| INSTRUCTIONS FOR THE TASK |
Below are the lines to check; count those holding the string "veteriner" and give only the number.
***
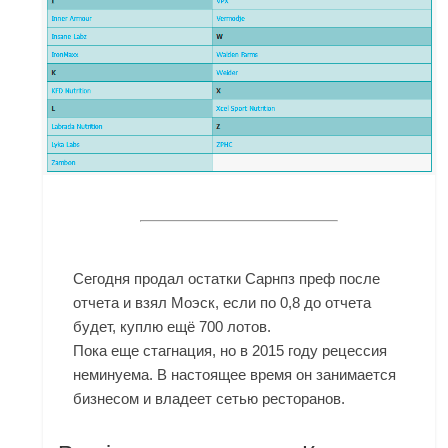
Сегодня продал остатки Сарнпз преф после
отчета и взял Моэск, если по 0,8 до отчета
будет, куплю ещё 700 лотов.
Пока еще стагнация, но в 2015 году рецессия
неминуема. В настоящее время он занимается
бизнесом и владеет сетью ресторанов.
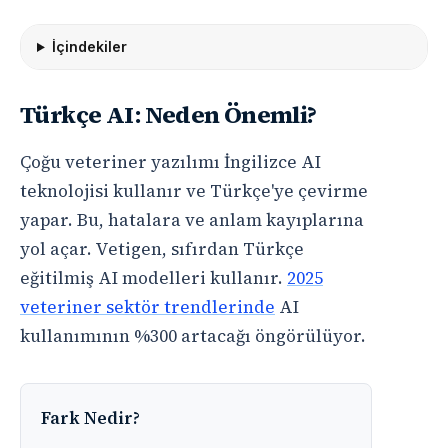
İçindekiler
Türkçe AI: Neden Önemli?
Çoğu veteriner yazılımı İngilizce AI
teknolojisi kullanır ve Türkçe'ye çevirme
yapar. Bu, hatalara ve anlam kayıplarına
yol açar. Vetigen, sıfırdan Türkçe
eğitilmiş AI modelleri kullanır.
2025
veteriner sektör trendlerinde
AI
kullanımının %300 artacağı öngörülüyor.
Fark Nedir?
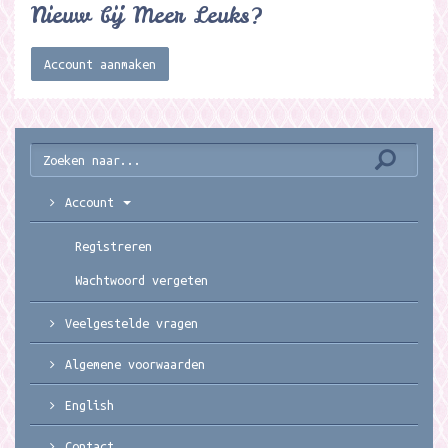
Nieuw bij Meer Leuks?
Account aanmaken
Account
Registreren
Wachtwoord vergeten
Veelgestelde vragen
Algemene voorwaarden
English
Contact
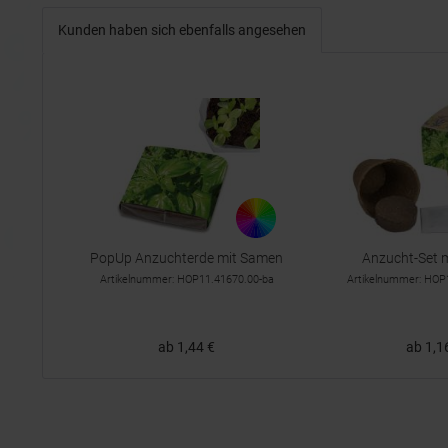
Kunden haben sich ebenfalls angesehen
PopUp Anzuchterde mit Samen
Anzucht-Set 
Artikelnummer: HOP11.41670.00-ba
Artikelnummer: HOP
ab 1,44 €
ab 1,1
***
| RESPONSE TO THE EXERCISE |
2